The independent gas infrastructure companies Gasunie (Netherlands), Fluxys Belgium and Energinet.dk (Denmark) signed a joint declaration on 14 June 2012 to commit themselves to taking a proactive role in order to support a 100% carbon-neutral gas supply in their network infrastructures in 2050.
GRTgaz and Swedegas decided to actively support this initiative by joining the cooperation the 24 April 2013and Gaznat on 20 May 2014. Today, The German ONTRAS Gastransport is joining, too.
The companies emphasise that in the coming decades gas infrastructure will play a key role in the solution for reducing CO2-emissions in the European Union. The gas systems not only offer excellent opportunities to secure an affordable energy supply to European citizens and companies and, at the same time, facilitate the increase of the share of renewable energy and enable the development of a low-carbon economy towards 2050. Rather, for years the gas networks already contribute for environmental improvement by an increasing integration of renewable gases.
The companies recognise that climate change requires urgent action, and that the ultimate challenge is to carry out the required transition without unacceptable financial burdens for EU citizens and without jeopardising EU energy security. The availability of well-developed gas networks in Europe and the complementary function of gas vis-à-vis other energy forms make gas and gas infrastructure well positioned to meet this challenge. An intelligent convergence of power and gas networks will be twofold essential: First to optimise necessary investments and second to achieve the maximum efficiency in CO2 reduction.

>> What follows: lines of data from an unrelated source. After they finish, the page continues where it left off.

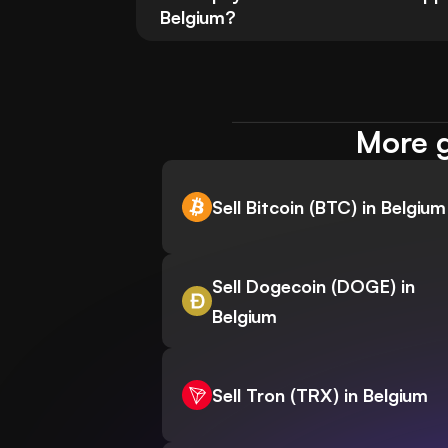
Belgium?
More g
Sell Bitcoin (BTC) in Belgium
Sell Dogecoin (DOGE) in
Belgium
Sell Tron (TRX) in Belgium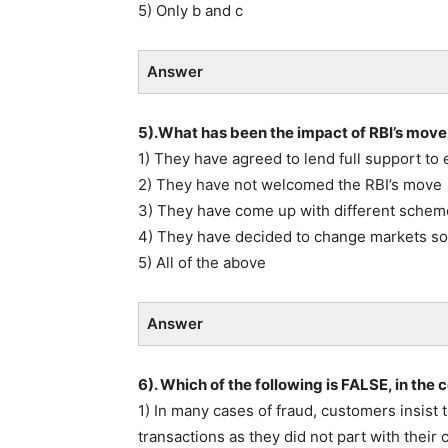
5) Only b and c
Answer
5).What has been the impact of RBI’s move, 
1) They have agreed to lend full support to 
2) They have not welcomed the RBI’s move
3) They have come up with different scheme
4) They have decided to change markets s
5) All of the above
Answer
6). Which of the following is FALSE, in the
1) In many cases of fraud, customers insist
transactions as they did not part with their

The companies acknowledge that their front-runner position as independent gas infrastructure companies provides an incentive to strive for innovation. As infrastructure operators, the companies have a long strategic planning scope, in which the green vision of Europe in 2050 is already taken into account. Sustainability is therefore already an important part of their company strategy.

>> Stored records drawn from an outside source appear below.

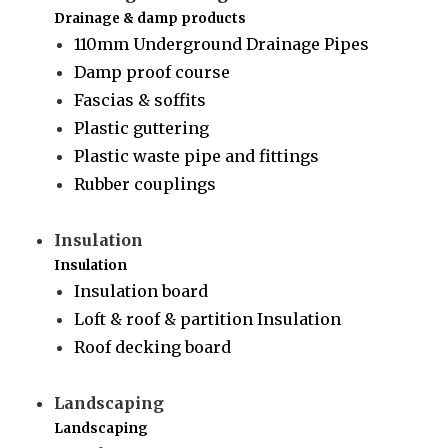
Drainage & damp products
110mm Underground Drainage Pipes
Damp proof course
Fascias & soffits
Plastic guttering
Plastic waste pipe and fittings
Rubber couplings
Insulation
Insulation
Insulation board
Loft & roof & partition Insulation
Roof decking board
Landscaping
Landscaping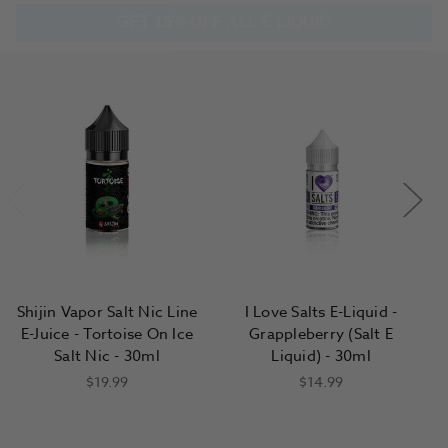
Shijin Vapor Salt Nic Line
I Love Salts E-Liquid -
E-Juice - Tortoise On Ice
Grappleberry (Salt E
Salt Nic - 30ml
Liquid) - 30ml
$19.99
$14.99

The common goal can be realised by working on a number of options, where the mix of options can vary as the specific energy situation differs for each country.
Main routes to a CO2-neutral gas supply in 2050
• The share of sustainable green gas in the infrastructure will be increased through biomethane by fermentation and through Synthetic Natural Gas (SNG) produced by “gasification” of solid biomass. Since biomethane and biomass originate from living material that is grown by absorbing carbon from the atmosphere the natural carbon cycle is almost completely closed, so there are no negative effects on the climate. In a number of European countries the production of green gas is growing rapidly and so is the associated know-how.
• With the increase in the share of variable renewable energy sources in electricity production, the need for flexibility and back-up will increase. Renewable energy sources such as solar and wind have an intermittent character, leading to both surpluses and shortages in supply: the wind will blow and the sun will shine not only when the electricity is needed, and vice versa. Gas and gas infrastructure, like no other form of energy, provide the flexibility that these sustainable forms of energy cannot provide on their own. Gas functions as an instantly available back-up in case of shortages and as an efficient storage medium in case of surplus. For example, by converting excess electricity into hydrogen, or even Synthetic Natural Gas (“methanisation”), which allows the reuse of CO2, electricity can actually be stored in gas networks and storage installations. In this way, gas helps the electricity networks to accommodate the large future volumes of sustainable energy supply and helps prevent sub-optimal use of costly sustainable energy. Furthermore, recent studies emphasise that cost for changing energy supply towards CO2-neutrality will diminish by billions of Euros when using the gas infrastructure as storage medium.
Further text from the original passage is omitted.